:: Data for review ::

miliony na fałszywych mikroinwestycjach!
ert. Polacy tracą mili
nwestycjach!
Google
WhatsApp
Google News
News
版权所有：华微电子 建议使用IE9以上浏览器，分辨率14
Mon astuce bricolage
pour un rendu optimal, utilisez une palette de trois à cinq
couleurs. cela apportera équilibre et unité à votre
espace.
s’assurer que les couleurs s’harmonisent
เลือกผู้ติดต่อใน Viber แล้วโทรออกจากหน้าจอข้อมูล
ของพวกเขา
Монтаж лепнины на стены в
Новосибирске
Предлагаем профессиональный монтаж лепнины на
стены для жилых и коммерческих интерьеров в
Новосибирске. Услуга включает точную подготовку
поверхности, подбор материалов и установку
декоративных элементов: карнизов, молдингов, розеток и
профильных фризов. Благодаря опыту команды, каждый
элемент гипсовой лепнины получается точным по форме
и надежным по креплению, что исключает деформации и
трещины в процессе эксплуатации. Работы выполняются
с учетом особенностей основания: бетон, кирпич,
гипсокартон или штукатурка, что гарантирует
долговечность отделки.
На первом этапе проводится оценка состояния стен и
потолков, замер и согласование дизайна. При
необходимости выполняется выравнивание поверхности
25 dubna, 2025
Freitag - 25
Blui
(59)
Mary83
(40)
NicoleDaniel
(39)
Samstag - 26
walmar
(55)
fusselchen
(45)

:::
:: Data for review ::

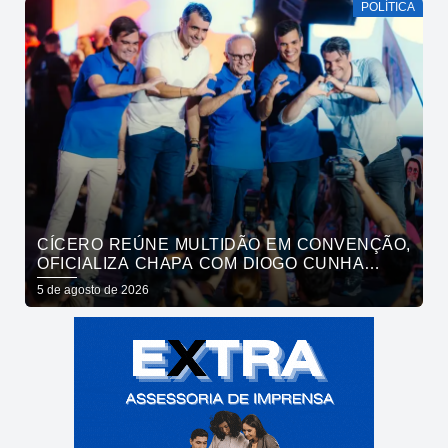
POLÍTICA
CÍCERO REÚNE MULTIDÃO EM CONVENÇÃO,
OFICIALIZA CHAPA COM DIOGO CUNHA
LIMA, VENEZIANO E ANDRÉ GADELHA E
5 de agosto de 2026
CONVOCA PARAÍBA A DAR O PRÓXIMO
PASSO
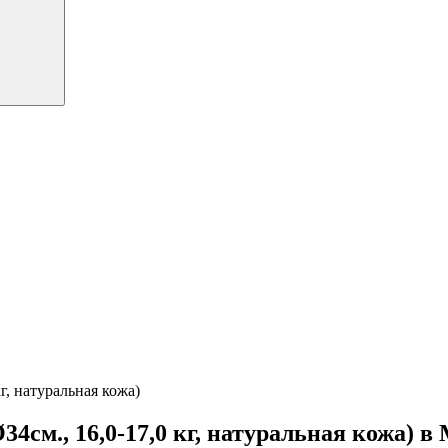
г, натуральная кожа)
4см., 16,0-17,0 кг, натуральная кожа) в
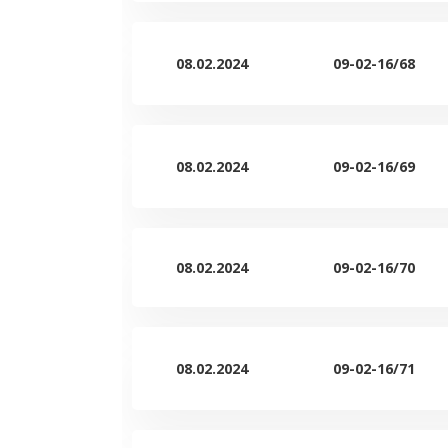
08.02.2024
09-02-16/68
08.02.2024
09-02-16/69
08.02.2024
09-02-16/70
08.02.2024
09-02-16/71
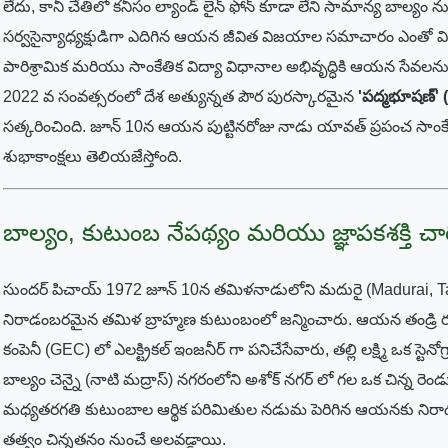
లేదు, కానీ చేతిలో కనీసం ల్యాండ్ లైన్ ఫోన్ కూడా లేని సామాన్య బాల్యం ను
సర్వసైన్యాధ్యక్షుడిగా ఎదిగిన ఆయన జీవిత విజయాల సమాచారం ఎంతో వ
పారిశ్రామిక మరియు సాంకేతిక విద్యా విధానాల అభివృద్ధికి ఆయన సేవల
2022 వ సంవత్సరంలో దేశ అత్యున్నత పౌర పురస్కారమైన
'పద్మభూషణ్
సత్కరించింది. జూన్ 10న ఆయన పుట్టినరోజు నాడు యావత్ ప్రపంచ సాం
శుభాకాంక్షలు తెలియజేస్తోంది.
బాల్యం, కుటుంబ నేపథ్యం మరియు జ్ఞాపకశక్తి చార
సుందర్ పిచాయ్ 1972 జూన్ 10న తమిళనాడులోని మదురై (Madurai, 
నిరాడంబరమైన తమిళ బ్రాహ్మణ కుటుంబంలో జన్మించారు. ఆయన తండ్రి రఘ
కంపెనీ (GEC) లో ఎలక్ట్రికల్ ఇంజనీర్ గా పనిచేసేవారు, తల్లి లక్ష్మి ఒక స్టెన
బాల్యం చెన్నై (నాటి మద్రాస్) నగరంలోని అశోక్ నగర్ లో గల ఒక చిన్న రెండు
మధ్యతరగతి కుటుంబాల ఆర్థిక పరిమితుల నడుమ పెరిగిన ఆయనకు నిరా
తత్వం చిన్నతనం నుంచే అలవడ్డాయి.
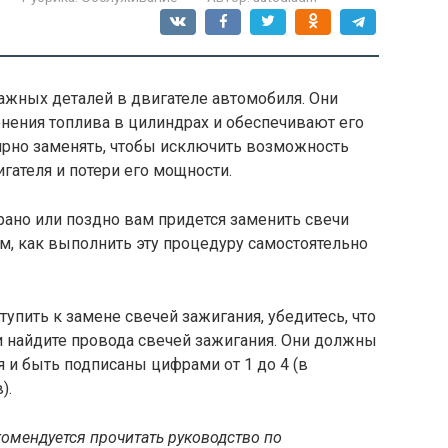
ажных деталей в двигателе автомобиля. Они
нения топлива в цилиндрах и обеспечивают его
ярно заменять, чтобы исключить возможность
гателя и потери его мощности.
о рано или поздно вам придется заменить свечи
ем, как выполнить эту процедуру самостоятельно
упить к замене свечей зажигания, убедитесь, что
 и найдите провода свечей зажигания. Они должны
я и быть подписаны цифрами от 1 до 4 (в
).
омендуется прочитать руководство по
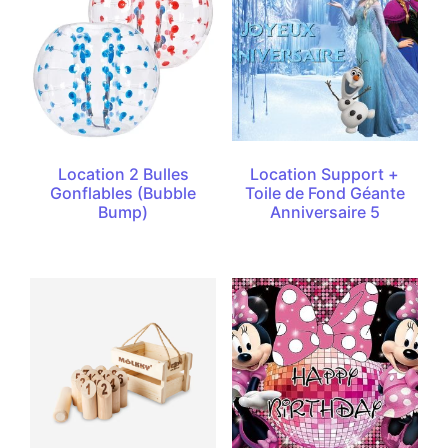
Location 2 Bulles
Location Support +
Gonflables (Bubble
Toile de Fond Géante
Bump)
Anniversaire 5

:::
:: Data for review ::

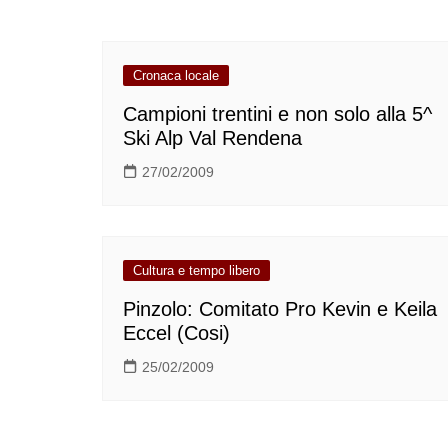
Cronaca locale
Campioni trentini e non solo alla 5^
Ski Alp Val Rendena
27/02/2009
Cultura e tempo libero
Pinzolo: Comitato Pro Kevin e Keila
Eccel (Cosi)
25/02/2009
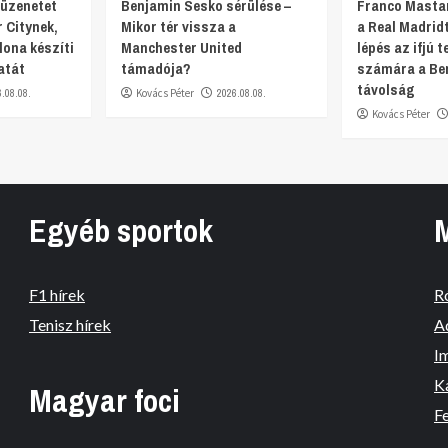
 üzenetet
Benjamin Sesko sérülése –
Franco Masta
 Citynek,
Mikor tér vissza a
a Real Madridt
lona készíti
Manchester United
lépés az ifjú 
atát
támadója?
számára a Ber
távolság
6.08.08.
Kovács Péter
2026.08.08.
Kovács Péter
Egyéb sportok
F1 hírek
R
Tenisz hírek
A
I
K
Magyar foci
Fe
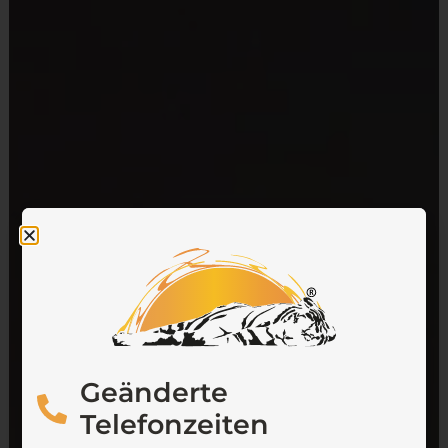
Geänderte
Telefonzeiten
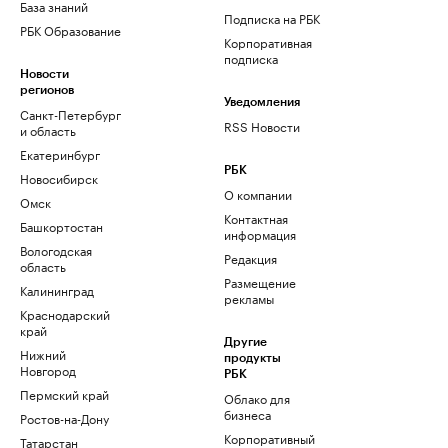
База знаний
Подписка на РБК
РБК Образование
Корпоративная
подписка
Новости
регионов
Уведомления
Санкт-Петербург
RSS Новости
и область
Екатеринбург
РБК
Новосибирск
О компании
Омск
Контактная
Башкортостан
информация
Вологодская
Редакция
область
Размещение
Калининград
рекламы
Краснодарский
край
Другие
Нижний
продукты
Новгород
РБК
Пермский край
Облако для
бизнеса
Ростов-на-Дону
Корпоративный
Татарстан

:::

Assigned task: Wherever the line holding "miliony na fałszywych mikroinwestycjach!" falls in the entries above, copy exactly from it through the line holding "стены для жилых и коммерческих интерьеров в", inclusive, and add nothing.

Worked solution:
miliony na fałszywych mikroinwestycjach!
ert. Polacy tracą mili
nwestycjach!
Google
WhatsApp
Google News
News
版权所有：华微电子 建议使用IE9以上浏览器，分辨率14
Mon astuce bricolage
pour un rendu optimal, utilisez une palette de trois à cinq
couleurs. cela apportera équilibre et unité à votre
espace.
s’assurer que les couleurs s’harmonisent
เลือกผู้ติดต่อใน Viber แล้วโทรออกจากหน้าจอข้อมูล
ของพวกเขา
Монтаж лепнины на стены в
Новосибирске
Предлагаем профессиональный монтаж лепнины на
стены для жилых и коммерческих интерьеров в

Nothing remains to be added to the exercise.